Davacının ihracına dair 10.06.1999 tarihli yönetim kurulu kararının 24.06.1999 tarihinde davacı tarafından bildirilen adrese tebliğ edildiği, tebligat yapılan adresin değiştiği konusunda davacı tarafından davalı kooperatife bir bildirimde bulunulmadığı, kooperatif tarafından yapılan tebligatların yasaya uygun olduğu dosya kapsamından anlaşılmaktadır.
Ancak, davalı kooperatif yönetim kurulu tarafından verilen ihraç kararından sonra 11.06.2000 tarihli genel kurulda, gündemin 8. maddesinde "...Borçlarını zamanında ödemediği için ihraç işlemi tamamlanan İnci, ... borçlarını bugünden itibaren 12.08.2000 tarihine kadar gecikme faizleri ile birlikte ödemeleri halinde ihraç işlemlerinin durdurulmasına, gecikme faizleri ile birlikte ödemedikleri takdirde 12.08.2000 tarihinde üyeliklerinin otomatikman düşürülmesine..." karar verilmiştir.
Dairemizin yerleşik uygulamasına göre, genel kurulca verilen süre bir "atifet mehli" olup, borcun verilen sürede ödenmemesi halinde önceki tarihli yönetim kurulu kararı geçerliliğini korur. Dava konusu olayda da, 11.06.2000 tarihli genel kurulda, davacı hakkında verilen ihraç kararından sonra adı geçenlere atıfet mehli verilmiş olup, bahsi geçen genel kurul kararının davacıya tebliğ edilip edilmediği dosya kapsamından anlaşılamamaktadır.
Mahkemece, ihraç kararının iptali isteminin ortak olduğunun tespiti istemini de içeriyor olması nedeniyle,11.06.2000 tarihli genel kurul kararı gereği yönetim kurulu tarafından davacıya tebligat yapılıp yapılmadığı, tebligat yapılmış ise, verilen sürede tüm borcun ödenip ödenmediğinin öncelikle araştırılması; tebliğe rağmen borcun ödenmemesi halinde ihraç kararının kesinleşeceği, aksi takdirde davacının ortaklığının halen devam ettiğinin kabulüne karar verilmesi gerekirken, yazılı gerekçeyle davanın reddedilmesi doğru görülmemiş, kararın bu nedenle davacı yararına bozulması gerekmiştir.
16. HUKUK DAİRESİ
E. 2008/2965
K. 2008/6530
T. 21.10.2008
• KOOPERATİFTEN AYRILAN ORTAK
ÖZET : Dava, kooperatiften ihraç edilen ortağın ödediği aidatların iadesi talebine ilişkindir.

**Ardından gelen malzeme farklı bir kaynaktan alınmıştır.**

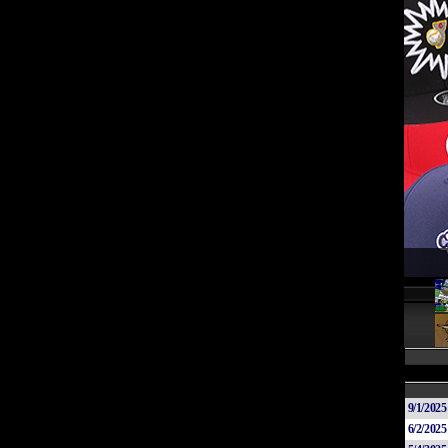
9/1/2025
6/2/2025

Kooperatiften ayrılan ortağın hakları, ortaklıktan çıktığı veya çıkarıldığı yılın bilançosu çerçevesinde iade edilir. Hakların ödenmesi ise, bilançonun kesinleşmesinden, yani bilançonun genel kurulca kabulünden itibaren en erken bir ay sonunda mümkün hale gelir. Bu tarihten itibaren davacının temerrüt faizine hak kazanacağı dikkate alınmalıdır.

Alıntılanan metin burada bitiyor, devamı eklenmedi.